- [Data excerpts]:
>>>

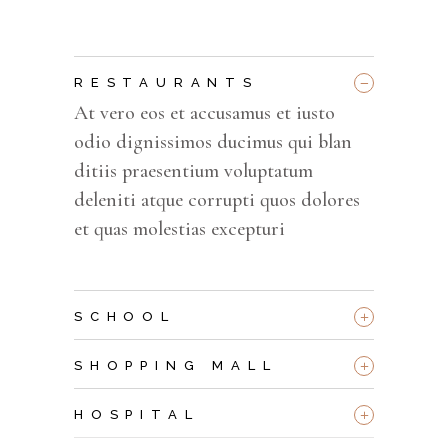
_
RESTAURANTS
At vero eos et accusamus et iusto
odio dignissimos ducimus qui blan
ditiis praesentium voluptatum
deleniti atque corrupti quos dolores
et quas molestias excepturi
+
SCHOOL
+
SHOPPING MALL
+
HOSPITAL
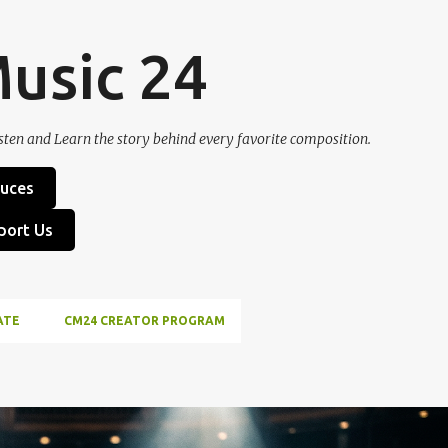
Skip to main content
Music 24
sten and Learn the story behind every favorite composition.
uces
port Us
ATE
CM24 CREATOR PROGRAM
ICH SCHILLER
LUDWIG VAN BEETHOVEN
MUSIC HISTORY
ODE TO JOY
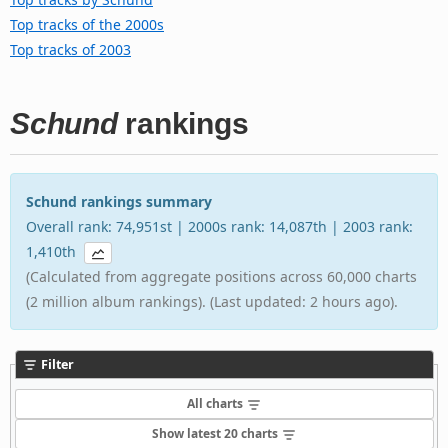
Top tracks of the 2000s
Top tracks of 2003
Schund
rankings
Schund rankings summary
Overall rank: 74,951st | 2000s rank: 14,087th | 2003 rank:
1,410th
(Calculated from aggregate positions across 60,000 charts
(2 million album rankings). (Last updated: 2 hours ago).
Filter
All charts
Show latest 20 charts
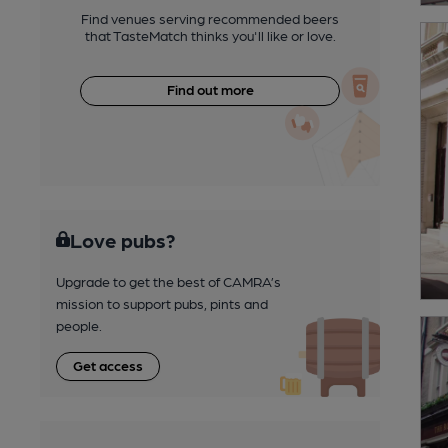
Find venues serving recommended beers
that TasteMatch thinks you'll like or love.
Find out more
Love pubs?
Upgrade to get the best of CAMRA’s
mission to support pubs, pints and
people.
Get access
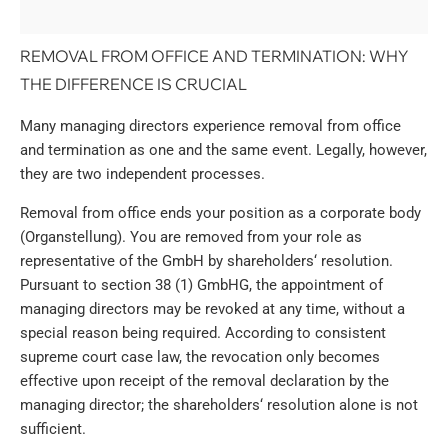
REMOVAL FROM OFFICE AND TERMINATION: WHY
THE DIFFERENCE IS CRUCIAL
Many managing directors experience removal from office
and termination as one and the same event. Legally, however,
they are two independent processes.
Removal from office ends your position as a corporate body
(Organstellung). You are removed from your role as
representative of the GmbH by shareholders‘ resolution.
Pursuant to section 38 (1) GmbHG, the appointment of
managing directors may be revoked at any time, without a
special reason being required. According to consistent
supreme court case law, the revocation only becomes
effective upon receipt of the removal declaration by the
managing director; the shareholders‘ resolution alone is not
sufficient.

<<<

- [Task instructions]:
Copy all the entries above exactly as they stand, except for the pictures.

- [Your solution]:
_
RESTAURANTS
At vero eos et accusamus et iusto
odio dignissimos ducimus qui blan
ditiis praesentium voluptatum
deleniti atque corrupti quos dolores
et quas molestias excepturi
+
SCHOOL
+
SHOPPING MALL
+
HOSPITAL
Skip to main content
Music 24
sten and Learn the story behind every favorite composition.
uces
port Us
ATE
CM24 CREATOR PROGRAM
ICH SCHILLER
LUDWIG VAN BEETHOVEN
MUSIC HISTORY
ODE TO JOY
Top tracks of the 2000s
Top tracks of 2003
Schund
rankings
Schund rankings summary
Overall rank: 74,951st | 2000s rank: 14,087th | 2003 rank:
1,410th
(Calculated from aggregate positions across 60,000 charts
(2 million album rankings). (Last updated: 2 hours ago).
Filter
All charts
Show latest 20 charts
Find venues serving recommended beers
that TasteMatch thinks you'll like or love.
Find out more
Love pubs?
Upgrade to get the best of CAMRA’s
mission to support pubs, pints and
people.
Get access
REMOVAL FROM OFFICE AND TERMINATION: WHY
THE DIFFERENCE IS CRUCIAL
Many managing directors experience removal from office
and termination as one and the same event. Legally, however,
they are two independent processes.
Removal from office ends your position as a corporate body
(Organstellung). You are removed from your role as
representative of the GmbH by shareholders‘ resolution.
Pursuant to section 38 (1) GmbHG, the appointment of
managing directors may be revoked at any time, without a
special reason being required. According to consistent
supreme court case law, the revocation only becomes
effective upon receipt of the removal declaration by the
managing director; the shareholders‘ resolution alone is not
sufficient.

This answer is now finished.